Gestores costumam ser ativos em empresas que eles acreditam na tese e investem, para defender os interesses como acionistas minoritários e, assim, garantir ao final a valorização das ações e trazer os resultados esperados pelas pessoas que depositam seus recursos nesses fundos.

A advogada Nair Saldanha frisa que tanto BNDES como Previ têm direito de assumir função de liderança nessas companhias que elas apostam com seus investimentos.

O problema é quando o governo usa a Previ como instrumento de influência em uma companhia privada. O caso mais recente é o da Vale, que tem sofrido pressões do presidente Lula para colocar nomes de sua confiança no conselho e até no comando da mineradora.

Dos 13 integrantes que tomam decisões importantes no colegiado da Vale, 2 foram indicados pela Previ, e são esses nomes que contribuíram para provocar um racha no processo de sucessão da mineradora recentemente.

Procurada pela reportagem, a Previ disse em nota que seus indicados nos conselhos de empresas passam, obrigatoriamente, pela "Seleção de Conselheiros da Previ".

"O processo existe há mais de 20 anos e é público, com edital divulgado no site da entidade. Após o processo seletivo, os indicados também passam pelos ritos de governança da Previ, com aprovação pela diretoria executiva e pelo conselho deliberativo", diz

"Ao selecionar os conselheiros que vai indicar, a Previ está, em última análise, escolhendo profissionais que terão um papel decisivo para o futuro de seus associados. Afinal, os investimentos realizados pela Previ são com foco na missão da entidade, de garantir o pagamento de benefícios e prover soluções que proporcionem proteção aos seus mais de 200 mil associados e familiares", completa.
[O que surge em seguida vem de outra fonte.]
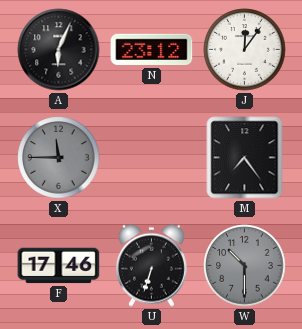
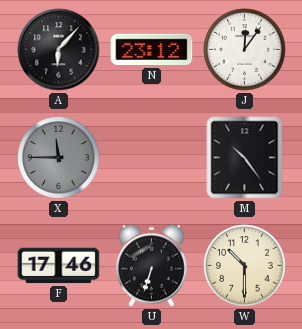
A: 6:04 -> 6:07
M: 7:24 -> 10:24
W dial: grey -> cream
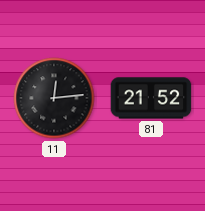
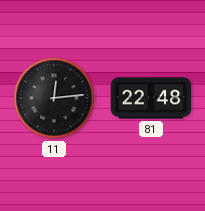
81: 21:52 -> 22:48
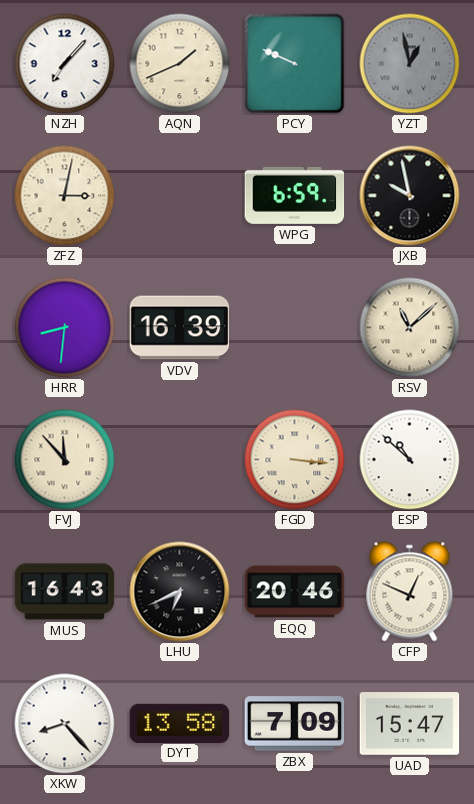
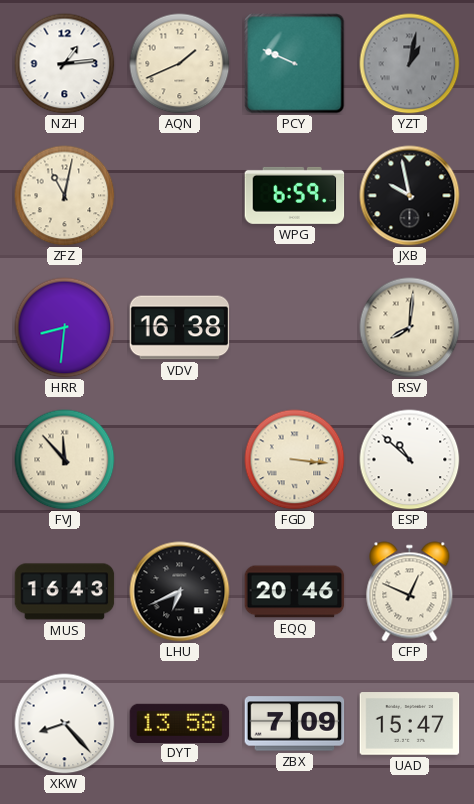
NZH: 7:07 -> 1:14
YZT: 12:58 -> 1:02
ZFZ: 3:02 -> 11:02
VDV: 16:39 -> 16:38
RSV: 11:08 -> 8:01
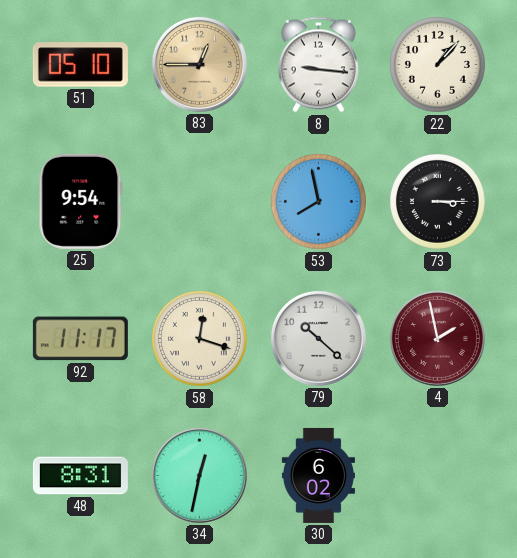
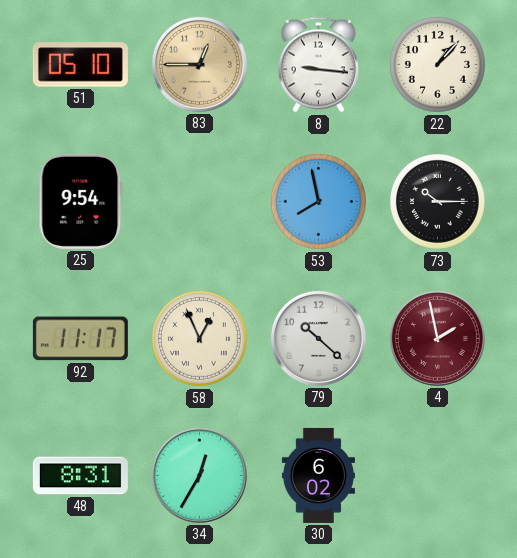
73: 3:15 -> 10:15
58: 12:18 -> 12:56
34: 12:32 -> 12:35
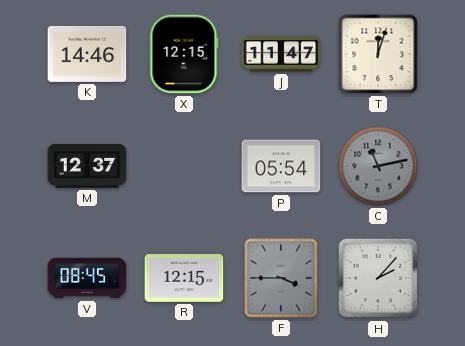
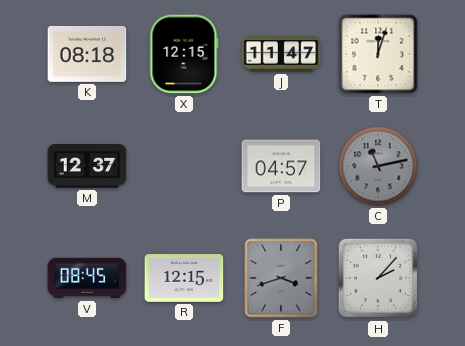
K: 14:46 -> 08:18
P: 05:54 -> 04:57
F: 3:45 -> 3:42
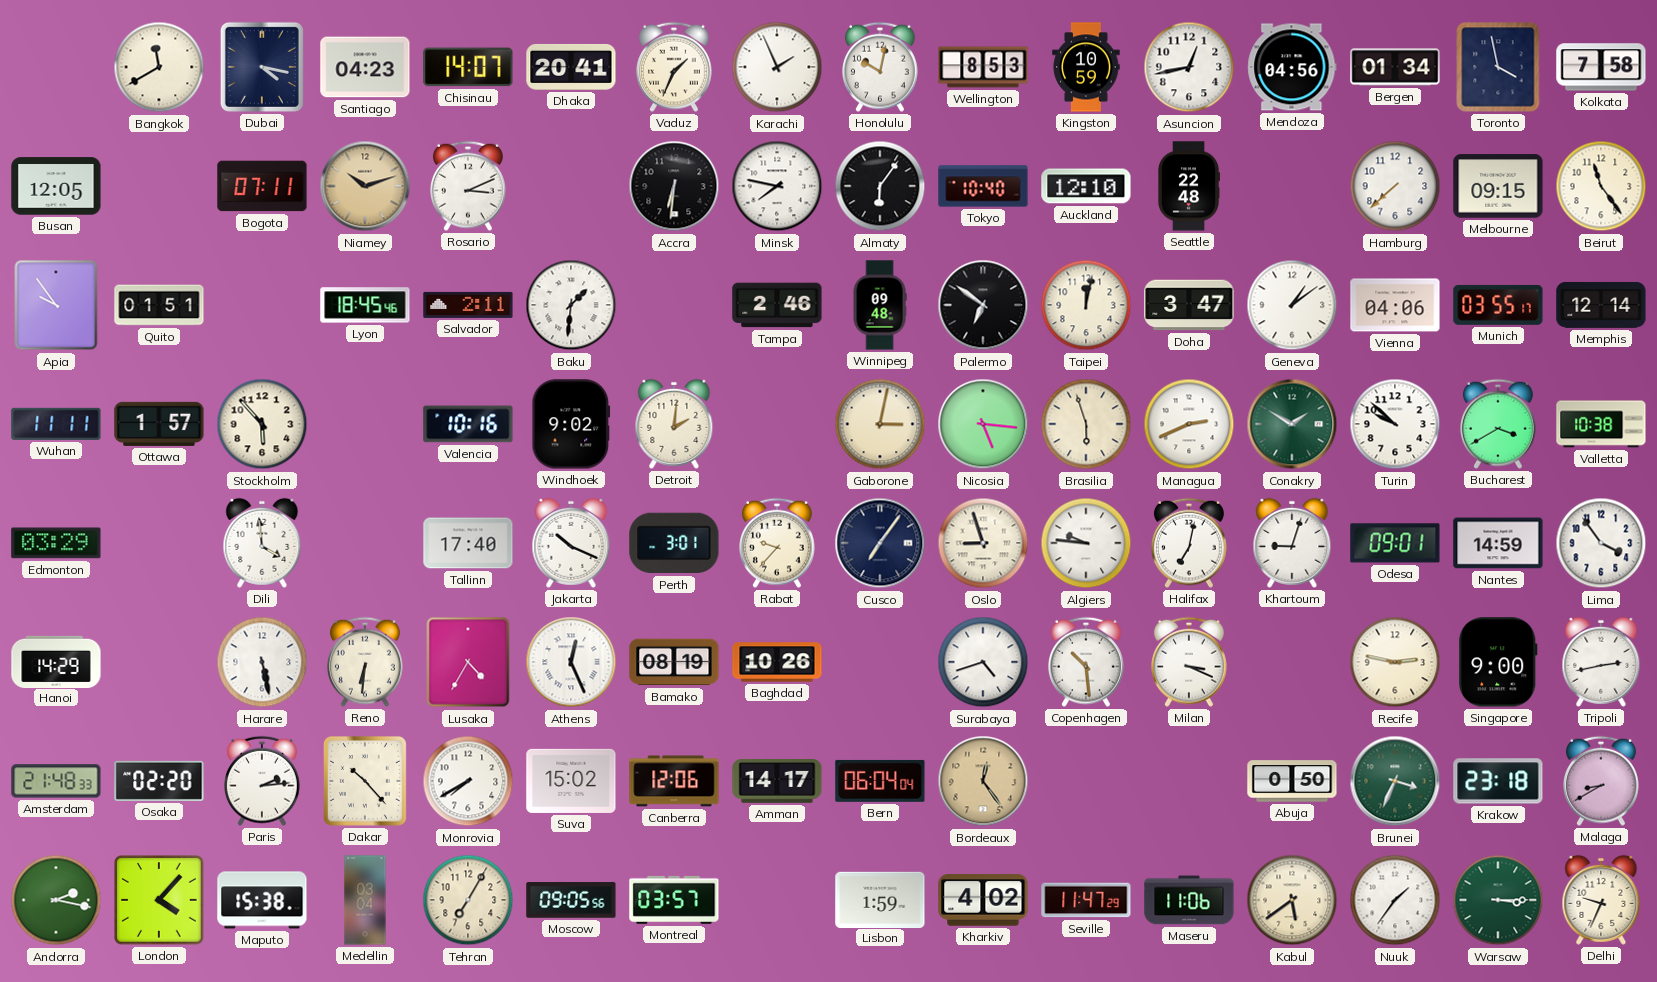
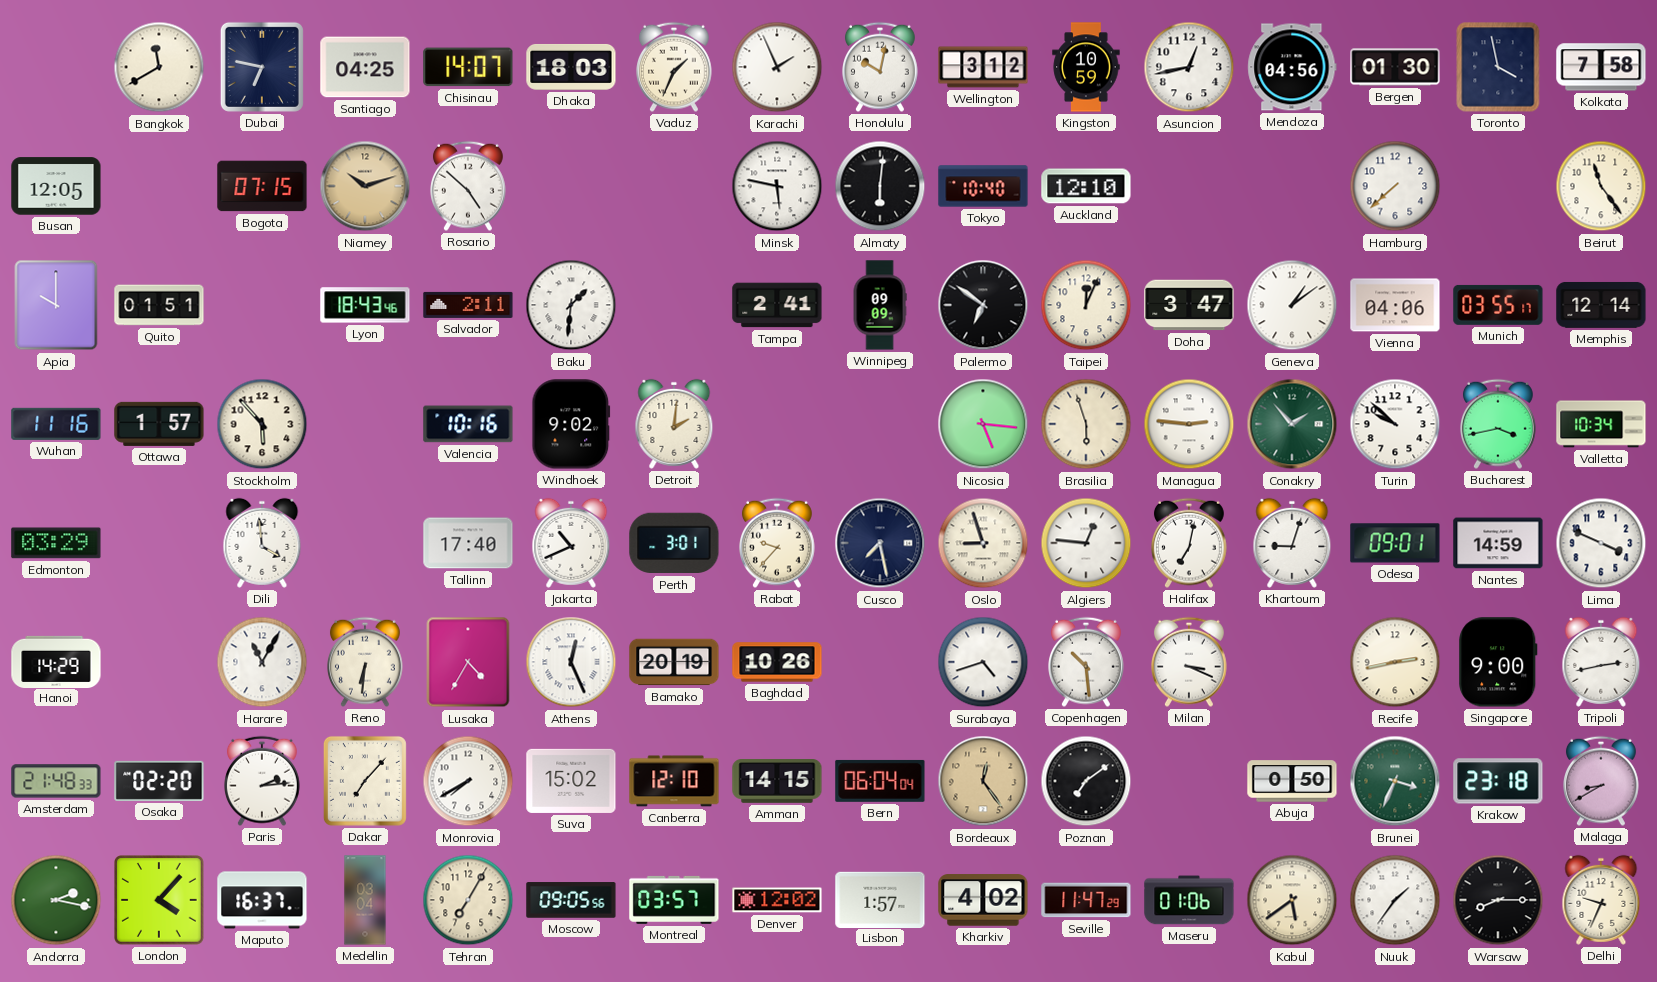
Dubai: 4:17 -> 6:47
Santiago: 04:23 -> 04:25
Dhaka: 20:41 -> 18:03
Wellington: 8:53 -> 3:12
Bergen: 01:34 -> 01:30
Bogota: 07:11 -> 07:15
Rosario: 3:11 -> 4:52
Accra: 6:31 -> none
Minsk: 7:47 -> 5:47
Almaty: 6:06 -> 6:01
Seattle: 22:48 -> none
Melbourne: 09:15 -> none
Apia: 9:54 -> 10:00
Lyon: 18:45 -> 18:43
Tampa: 2:46 -> 2:41
Winnipeg: 09:48 -> 09:09
Taipei: 12:02 -> 12:04
Wuhan: 11:11 -> 11:16
Gaborone: 3:02 -> none
Managua: 2:41 -> 2:46
Conakry: 1:50 -> 1:53
Bucharest: 3:40 -> 3:43
Valletta: 10:38 -> 10:34
Jakarta: 10:19 -> 10:41
Cusco: 7:06 -> 7:28
Algiers: 9:46 -> 12:46
Lima: 3:54 -> 3:49
Harare: 5:28 -> 11:05
Bamako: 08:19 -> 20:19
Recife: 2:47 -> 2:43
Dakar: 10:23 -> 7:07
Canberra: 12:06 -> 12:10
Amman: 14:17 -> 14:15
Poznan: none -> 7:09
Maputo: 15:38 -> 16:37
Denver: none -> 12:02
Lisbon: 1:59 -> 1:57
Maseru: 11:06 -> 01:06
Warsaw: 3:15 -> 8:15
Warsaw dial: green -> black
Para Paulo Rabello de Castro, ex-presidente do BNDES, quando os conselheiros são escolhidos tecnicamente, sua influência é benéfica. Mas caso haja interesses políticos por trás, o poder de interferência do governo depende da porcentagem detida por ele das ações.

"Se a participação da União for majoritária, a única proteção contra oscilações de humor do governo seria aprovar um batelada de protocolos rígidos de governança. Costuma até funcionar, mas não é garantido", diz Castro.

Saldanha defende que haja um esforço coletivo, com um movimento orquestrado que envolvesse inclusive a B3, operadora da Bolsa de Valores de São Paulo, para criar regras para as políticas de indicação de membros em conselhos de companhias abertas e, assim, evitar uma participação tão direta de políticos na gestão dessas empresas.